I’m sure a lot of people have jobs that feel stressful. I’m sure that many people have jobs with long commutes, and erratic schedules, and jobs that require them to do extensive preparation outside of their paid work hours. I’m positive that everyone in this day and age has to keep a lot of details and loose ends in their heads, and constantly manage their email inboxes in order to get to their real work. None of these 21st century stressors are unique to musicians. For that matter, I bet that many people have bosses whose abilities they question, and colleagues who annoy or enrage them.  A job is a job.

I bet, too, that people not in music still have moments in their jobs that inspire them.  That make them glow inside. Moments of personal triumph.

But I wonder how many other professions offer the regular opportunity to just DO the thing you do.  I mean, JUST do it. 

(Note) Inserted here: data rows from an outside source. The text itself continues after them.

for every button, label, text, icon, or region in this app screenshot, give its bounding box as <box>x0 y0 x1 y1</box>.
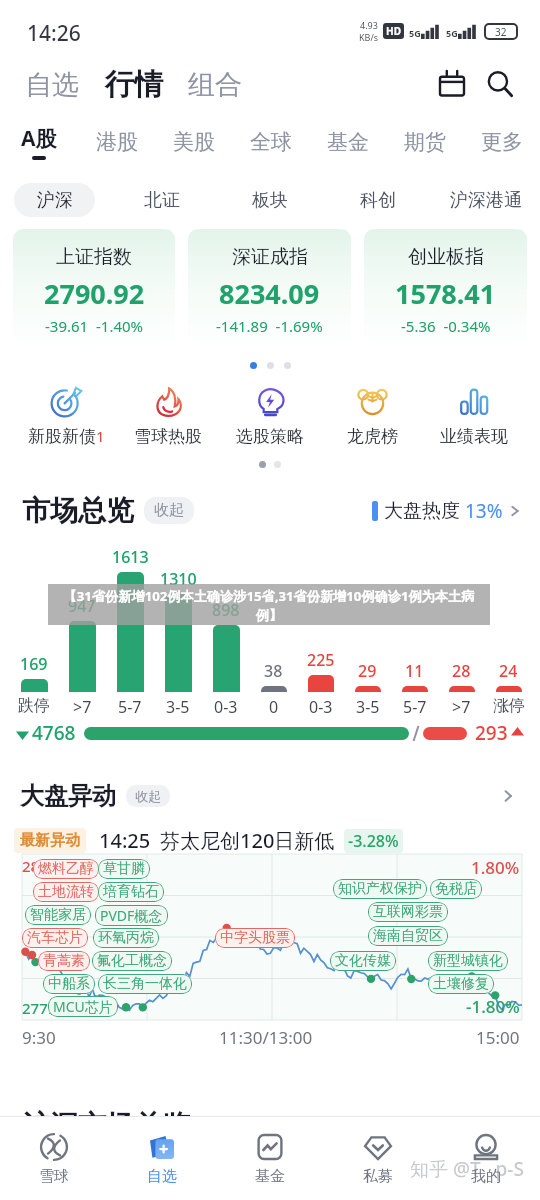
staticText: 文化传媒 <box>335 952 391 970</box>
staticText: 2790.92 <box>44 275 145 312</box>
button[interactable]: 板块 <box>216 175 324 225</box>
staticText: -3.28% <box>348 830 399 852</box>
staticText: 28 <box>452 660 471 682</box>
staticText: 创业板指 <box>408 245 484 269</box>
staticText: 草甘膦 <box>103 860 145 878</box>
button[interactable]: 深证成指 <box>188 229 351 343</box>
staticText: 1 <box>96 426 105 446</box>
staticText: 燃料乙醇 <box>38 860 94 878</box>
button[interactable]: 全球 <box>232 116 309 168</box>
staticText: 市场总览 <box>22 493 134 528</box>
button[interactable]: 收起 <box>126 785 170 807</box>
button[interactable]: 基金 <box>216 1117 324 1200</box>
staticText: 涨停 <box>493 696 525 716</box>
staticText: 中船系 <box>48 975 90 993</box>
staticText: 期货 <box>404 129 446 155</box>
staticText: 海南自贸区 <box>373 927 443 945</box>
staticText: 0-3 <box>309 696 333 718</box>
staticText: KB/s <box>359 31 379 43</box>
staticText: 我的 <box>471 1167 501 1186</box>
staticText: 169 <box>20 653 48 675</box>
button[interactable]: 上证指数 <box>13 229 175 343</box>
staticText: 大盘异动 <box>20 781 116 811</box>
staticText: 汽车芯片 <box>27 929 83 947</box>
staticText: 美股 <box>173 129 215 155</box>
staticText: 1578.41 <box>395 275 496 312</box>
button[interactable]: 期货 <box>386 116 463 168</box>
button[interactable]: 收起 <box>144 497 194 524</box>
button[interactable]: 自选 <box>19 60 85 110</box>
button[interactable]: 沪深港通 <box>432 175 540 225</box>
button[interactable]: 沪深 <box>0 175 108 225</box>
staticText: 业绩表现 <box>440 426 508 447</box>
staticText: 2779.71 <box>22 998 78 1018</box>
button[interactable]: 组合 <box>182 60 248 110</box>
staticText: A股 <box>21 124 57 153</box>
staticText: 4.93 <box>360 19 378 31</box>
button[interactable]: 更多 <box>463 116 540 168</box>
staticText: 长三角一体化 <box>103 975 187 993</box>
button[interactable]: 大盘热度 <box>372 498 522 524</box>
button[interactable]: More <box>496 784 520 808</box>
staticText: 中字头股票 <box>220 929 290 947</box>
button[interactable]: A股 <box>0 116 78 168</box>
staticText: 选股策略 <box>236 426 304 447</box>
button[interactable]: 私募 <box>324 1117 432 1200</box>
staticText: 8234.09 <box>219 275 320 312</box>
staticText: 32 <box>495 25 507 39</box>
staticText: 5G <box>446 27 458 39</box>
staticText: 沪深港通 <box>450 189 522 212</box>
button[interactable]: 我的 <box>432 1117 540 1200</box>
staticText: 29 <box>358 660 377 682</box>
staticText: 知识产权保护 <box>338 880 422 898</box>
staticText: 5-7 <box>403 696 427 718</box>
button[interactable]: 龙虎榜 <box>321 386 423 447</box>
button[interactable]: 创业板指 <box>364 229 527 343</box>
button[interactable]: 基金 <box>309 116 386 168</box>
staticText: 更多 <box>481 129 523 155</box>
button[interactable]: 雪球热股 <box>117 386 219 447</box>
staticText: 北证 <box>144 189 180 212</box>
staticText: 土地流转 <box>38 883 94 901</box>
button[interactable]: 港股 <box>78 116 155 168</box>
button[interactable]: 自选 <box>108 1117 216 1200</box>
staticText: 11:30/13:00 <box>219 1026 313 1049</box>
staticText: 225 <box>307 649 335 671</box>
staticText: 土壤修复 <box>433 975 489 993</box>
button[interactable]: 科创 <box>324 175 432 225</box>
staticText: 自选 <box>25 68 79 102</box>
staticText: 行情 <box>105 66 163 103</box>
staticText: 898 <box>212 599 240 621</box>
staticText: 【31省份新增102例本土确诊涉15省,31省份新增10例确诊1例为本土病例】 <box>52 587 486 624</box>
staticText: 港股 <box>96 129 138 155</box>
staticText: 293 <box>475 720 508 746</box>
staticText: 2881.35 <box>22 856 78 876</box>
staticText: 私募 <box>363 1167 393 1186</box>
staticText: >7 <box>452 696 471 718</box>
button[interactable]: Search <box>480 64 520 104</box>
staticText: 环氧丙烷 <box>98 929 154 947</box>
staticText: 大盘热度 <box>384 499 460 523</box>
staticText: -1.80% <box>466 995 520 1018</box>
staticText: 跌停 <box>18 696 50 716</box>
staticText: 智能家居 <box>30 906 86 924</box>
staticText: 免税店 <box>435 880 477 898</box>
button[interactable]: 北证 <box>108 175 216 225</box>
button[interactable]: 业绩表现 <box>423 386 525 447</box>
staticText: 收起 <box>154 501 184 520</box>
button[interactable]: 选股策略 <box>219 386 321 447</box>
button[interactable]: 行情 <box>99 58 169 111</box>
button[interactable]: Calendar <box>432 64 472 104</box>
staticText: 科创 <box>360 189 396 212</box>
staticText: 最新异动 <box>20 831 80 850</box>
button[interactable]: 雪球 <box>0 1117 108 1200</box>
staticText: 5-7 <box>118 696 142 718</box>
staticText: 雪球热股 <box>134 426 202 447</box>
staticText: PVDF概念 <box>100 906 163 925</box>
button[interactable]: 美股 <box>155 116 232 168</box>
button[interactable]: 新股新债 <box>15 386 117 447</box>
staticText: MCU芯片 <box>53 997 113 1016</box>
staticText: 38 <box>264 660 283 682</box>
staticText: 雪球 <box>39 1167 69 1186</box>
staticText: 0-3 <box>214 696 238 718</box>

When I sat down for a concert with the Northwest Indiana Symphony last night, I was very conscious that it had been a hard day.  A short night, first of all, due to my long commute home and my daughter’s early school start, which I didn’t want to miss since I’d barely seen her the whole hectic week.  A morning rehearsal and a concert with my quintet - not the easy kind where we just run down a show we’ve done many times but one where we had to piece together a program for a diverse audience and perform it with a lot of subs in our group, making up our speeches on the fly and also cuing and collaborating actively during the pieces.  I drove 50 miles to teach some makeup lessons, and three miles from my exit the traffic came to a full stop and I was trapped on the interstate for 55 minutes, apologetically texting my students and fuming.  After I taught, I microwaved a burrito which blew up during the cooking process so I had to eat it in my parked car before I left which made me later than I wanted. 

Not an unstressful day, but not anything to complain about.  Everyone has stress, and traffic, and busy weeks.  

But as the concert started - as the lights dimmed and the concertmaster walked out - I realized that the ONLY thing I had to do for the next two hours was play the oboe.  It’s the part of my job that I’m best at, and the part that first inspired me. Making each of my entrances work, and playing in tune with the ensemble.  Striving to be as one with the conductor, and the soloist, and the musicians around me. Working to realize the vision of a composer. Finding that blend that makes the oboe sound like a flute, like a piano, like a string section, like a proud oboe. Reacting to the tiniest nuances of phrasing from my colleagues. 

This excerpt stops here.